Wie Heukonservierungsmittel wirken: Hemmung von Hitze und Schimmelbildung
Wird Heu mit einem Feuchtigkeitsgehalt über 181 µT gepresst, beginnt die mikrobielle Aktivität – Schimmelpilze und Bakterien – den Kohlenhydrat- und Proteingehalt des Ballens in einem aeroben Erwärmungsprozess zu verbrauchen. Diese biologische Erwärmung erhöht die Kerntemperatur des Ballens und treibt die Maillard-Reaktion an, die Proteine dauerhaft an Zellwandmaterial bindet und sie somit für Nährstoffe unzugänglich macht. Der Ballen verliert außerdem Trockenmasse durch Atmung und kann in schweren Fällen Hotspots mit über 71 °C entwickeln – was bei der Lagerung eine Brandgefahr darstellt.
Propionsäure und organische Säuren als Konservierungsmittel hemmen die Mikroorganismen, die diesen Prozess antreiben. Propionsäure – der Wirkstoff in den meisten handelsüblichen Heukonservierungsmitteln – besitzt in den beim Pressen verwendeten Konzentrationen starke fungizide und antibakterielle Eigenschaften. Gleichmäßig im Heu verteilt, unterdrückt sie die Keimung von Schimmelpilzen und reduziert die bakterielle Atmung so weit, dass selbst bei Feuchtigkeitswerten, die andernfalls zu erheblichen Qualitätseinbußen führen würden, eine signifikante Erwärmung verhindert wird.
Propionsäure vs. gepufferte organische Säuren: Formulierungsvergleich

Der aktive, hemmende Wirkstoff in nahezu allen handelsüblichen Heukonservierungsmitteln ist Propionsäure. Die Produkte unterscheiden sich jedoch erheblich in der Form dieser Säure – reine Propionsäure, Ammoniumpropionat (gepuffert) oder Mischungen mehrerer organischer Säuren. Die Zusammensetzung beeinflusst die Handhabungssicherheit, die Geräteverträglichkeit, die Wirksamkeit bei hoher Feuchtigkeit und die Kosten pro behandelter Tonne.

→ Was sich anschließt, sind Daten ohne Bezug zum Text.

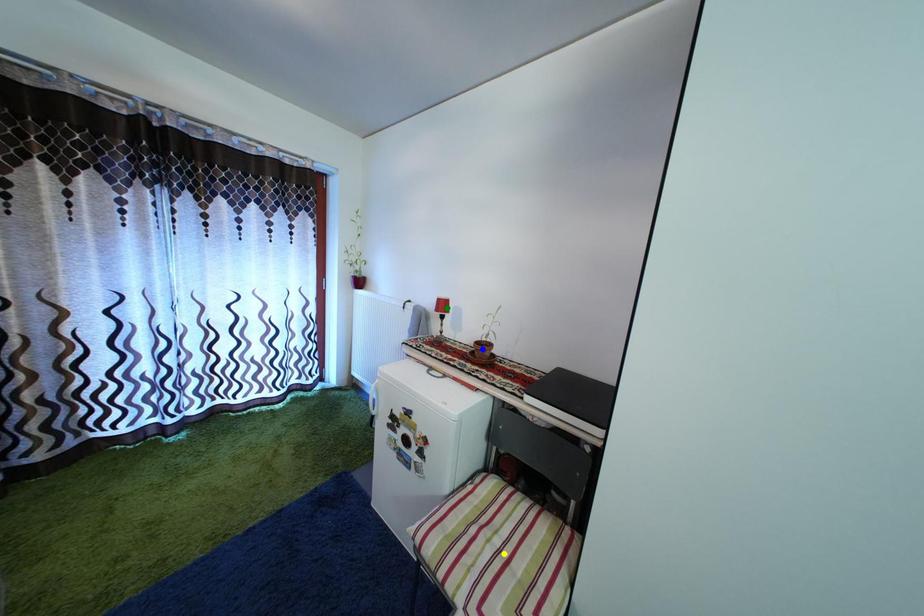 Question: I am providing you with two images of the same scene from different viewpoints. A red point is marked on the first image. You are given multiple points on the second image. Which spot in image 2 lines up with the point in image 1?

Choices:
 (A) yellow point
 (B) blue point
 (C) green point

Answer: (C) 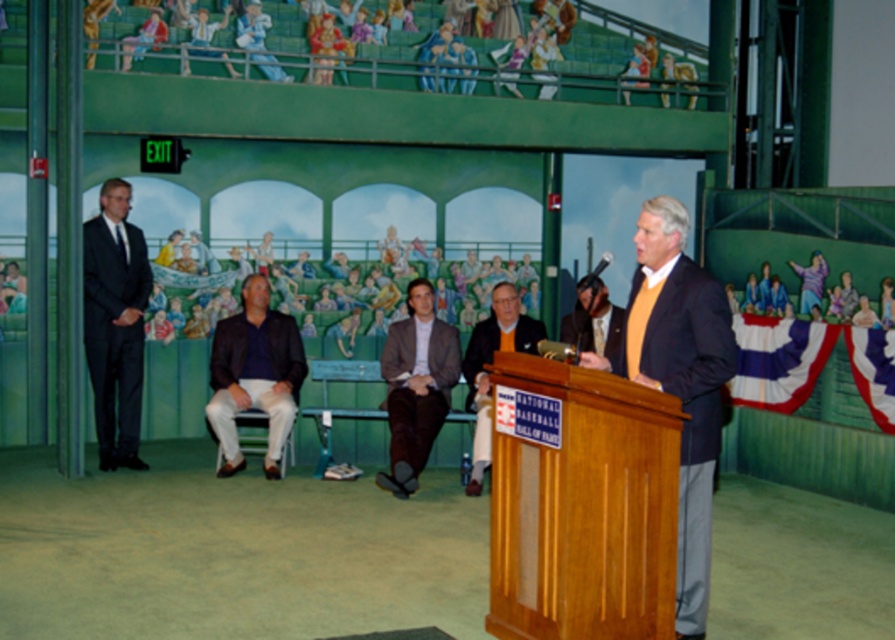 You are a photographer at the event and need to capture a photo of both the dark blue shirt at center and the brown suede jacket at center. Based on their positions, which one is more likely to be fully visible in the photo if you frame the shot to include the center area?

The dark blue shirt at center is wider than the brown suede jacket at center, so it might be more likely to be fully visible in the photo if framed to include the center area.

You are standing in the front row of the audience. You want to hand a gift to the person wearing the orange sweater at center and the person wearing the matte black suit at center. Which one can you reach without moving from your current position?

The orange sweater at center is closer to the viewer than the matte black suit at center, so you can reach the person wearing the orange sweater at center without moving, but you cannot reach the person wearing the matte black suit at center from your current position.

You are attending the event and want to know the exact location of the dark gray suit at left. Can you describe its position relative to the podium?

The dark gray suit at left is located at point coordinates 0.505 on the x and 0.130 on the y axis relative to the podium. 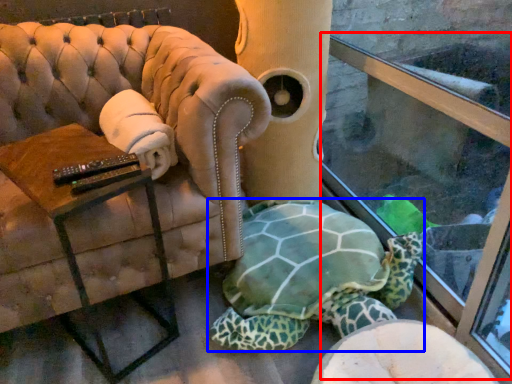 Question: Among these objects, which one is farthest to the camera, shop window (highlighted by a red box) or tortoise (highlighted by a blue box)?

Choices:
 (A) shop window
 (B) tortoise

Answer: (B) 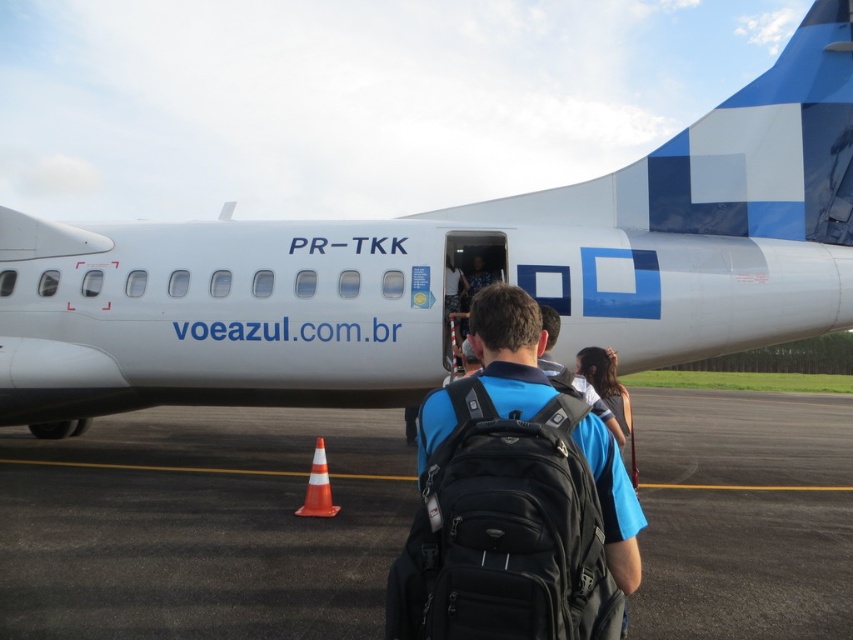 You are a pilot preparing to taxi the white matte airplane at center from the current position. The black asphalt at center is the runway. Since the airplane is on the left side of the runway, which direction should you turn to align with the runway centerline?

The white matte airplane at center is positioned on the left side of the black asphalt at center. To align with the runway centerline, you should turn to the right.

You are a delivery person who needs to place a large package on the ground between the black asphalt at center and the black matte backpack at center. Which object should you place the package next to to ensure it fits?

The black asphalt at center is wider than the black matte backpack at center, so placing the package next to the black asphalt at center will ensure it fits.

You are standing at point (22, 394) and want to walk to point (305, 413). Based on the scene description, is there any obstruction between these two points that might block your path?

Point (22, 394) is in front of point (305, 413), so there is no obstruction between them. You can walk directly to point (305, 413) without any issues. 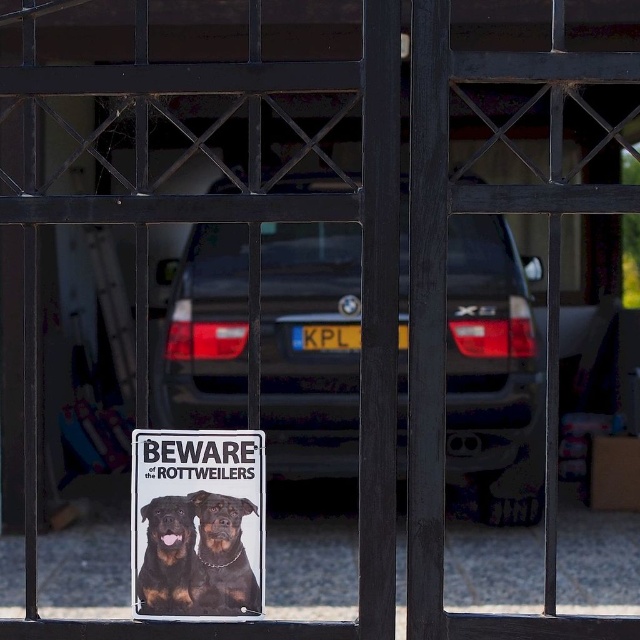 In the scene shown: You are standing in front of the metal gate and want to know which of the two points, point [500,221] or point [250,592], is closer to you. Can you determine this based on their positions?

Point [500,221] is further to the camera than point [250,592], so the closer point to you is point [250,592].

You are a delivery person trying to enter the property through the gate. The gate is slightly open, and you see a matte black car at center and a rottweiler at center. Can you safely walk between them to pass through?

The distance between the matte black car at center and the rottweiler at center is 4.17 meters, so yes, you can safely walk between them to pass through.

You are standing in front of the metal gate with a grid pattern. There is a sign attached to the gate. Where is the point located at coordinate (196, 522) on the sign?

The point at coordinate (196, 522) is on the metallic silver sign at center. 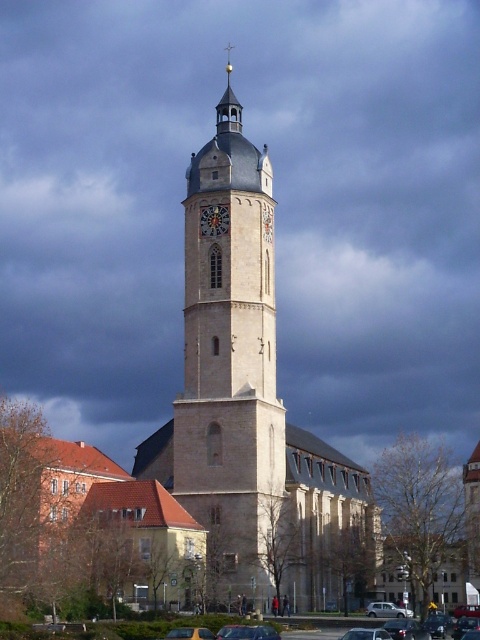 Question: Which point appears closest to the camera in this image?

Choices:
 (A) (218, 225)
 (B) (479, 612)
 (C) (384, 602)

Answer: (A)

Question: Can you confirm if beige stone tower at center is positioned to the right of yellow matte car at center?

Choices:
 (A) no
 (B) yes

Answer: (B)

Question: Does metallic silver car at center come behind yellow matte car at center?

Choices:
 (A) no
 (B) yes

Answer: (B)

Question: Which point is farther from the camera taking this photo?

Choices:
 (A) (192, 632)
 (B) (263, 493)
 (C) (204, 225)

Answer: (C)

Question: Which point is farther to the camera?

Choices:
 (A) yellow matte car at center
 (B) metallic red car at center

Answer: (B)

Question: Does matte gray clock at center have a larger size compared to metallic silver sedan at center?

Choices:
 (A) no
 (B) yes

Answer: (A) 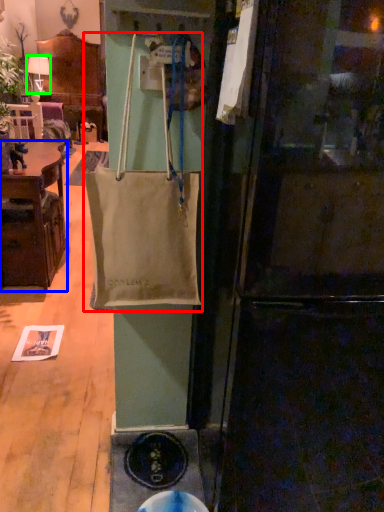 Question: Which object is the farthest from handbag (highlighted by a red box)? Choose among these: cabinetry (highlighted by a blue box) or lamp (highlighted by a green box).

Choices:
 (A) cabinetry
 (B) lamp

Answer: (B) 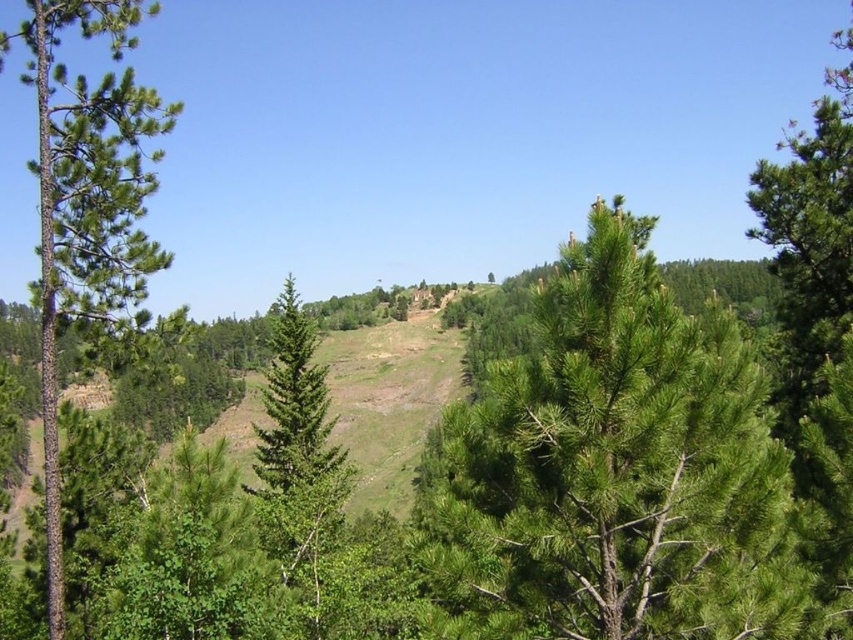 You are standing in the landscape and want to walk to both points. Which point, point [490,436] or point [107,20], will you reach first?

Point [490,436] is closer to the camera than point [107,20], so you will reach point [490,436] first. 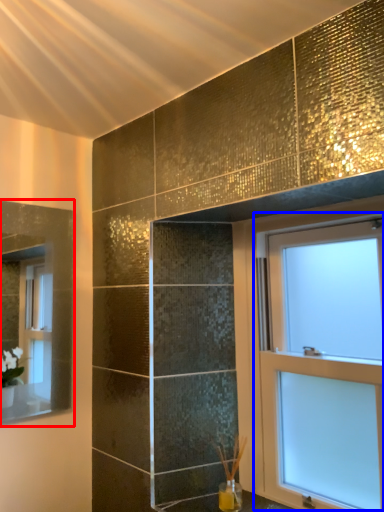 Question: Which object is further to the camera taking this photo, mirror (highlighted by a red box) or window (highlighted by a blue box)?

Choices:
 (A) mirror
 (B) window

Answer: (A) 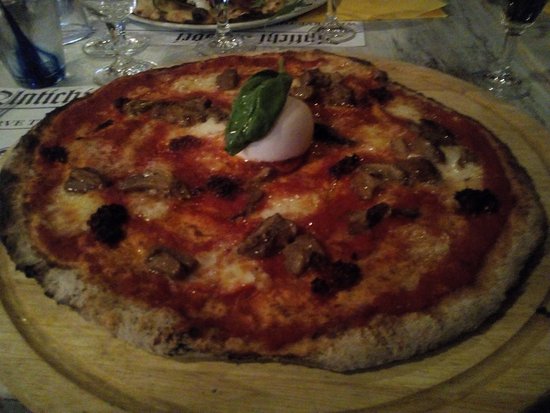 At what (x,y) coordinates should I click in order to perform the action: click on plate. Please return your answer as a coordinate pair (x, y). Image resolution: width=550 pixels, height=413 pixels. Looking at the image, I should click on (154, 27). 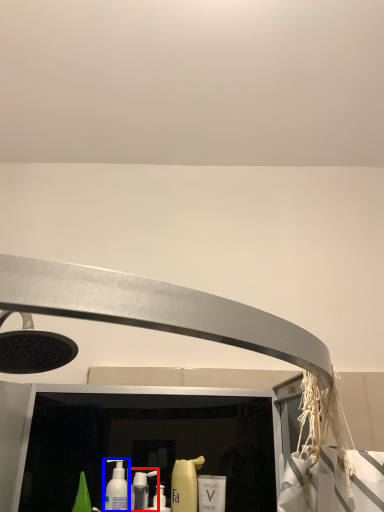 Question: Among these objects, which one is nearest to the camera, cleaning product (highlighted by a red box) or mouthwash (highlighted by a blue box)?

Choices:
 (A) cleaning product
 (B) mouthwash

Answer: (B) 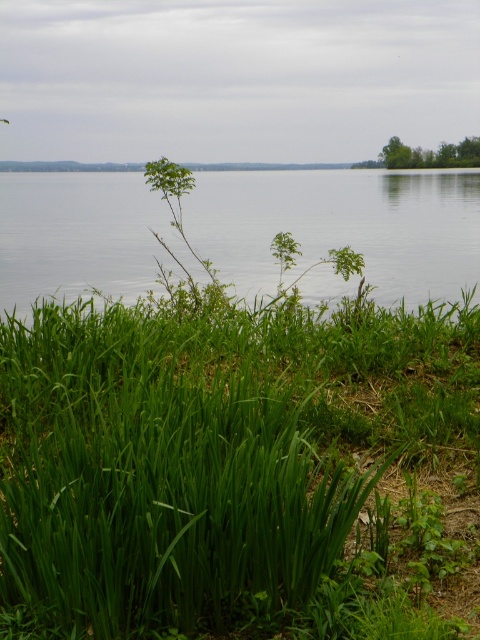 Which is above, green leafy grass at lower left or transparent water at center?

Positioned higher is transparent water at center.

Find the location of a particular element. The height and width of the screenshot is (640, 480). green leafy grass at lower left is located at coordinates (227, 460).

Does point (247, 515) come closer to viewer compared to point (1, 182)?

That is True.

I want to click on green leafy grass at lower left, so click(227, 460).

Is point (399, 205) farther from viewer compared to point (393, 138)?

No.

The height and width of the screenshot is (640, 480). I want to click on transparent water at center, so click(343, 227).

Which is in front, point (13, 499) or point (452, 154)?

Point (13, 499) is in front.

Is green leafy grass at lower left below green grass at upper right?

Indeed, green leafy grass at lower left is positioned under green grass at upper right.

At what (x,y) coordinates should I click in order to perform the action: click on green leafy grass at lower left. Please return your answer as a coordinate pair (x, y). The image size is (480, 640). Looking at the image, I should click on (227, 460).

Reine oder nahezu reine Propionsäure (Konzentration 80–991 µT). Stärkste fungizide Wirkung pro Volumeneinheit – erfordert die geringste Aufwandmenge für eine wirksame Hemmung. Erhebliche Gefahren bei der Handhabung – ätzend für Haut, Augen und Metallgeräte. Dosiergeräte aus Edelstahl oder Polyethylen hoher Dichte erforderlich. Geringere Kosten pro wirksamer Einheit als gepufferte Produkte. Korrosion der Geräte ist der größte Nachteil im Betrieb; jegliches Auslaufen des Sprays auf die Ballenpresse oder umliegende Geräte verursacht schnelle Korrosionsschäden.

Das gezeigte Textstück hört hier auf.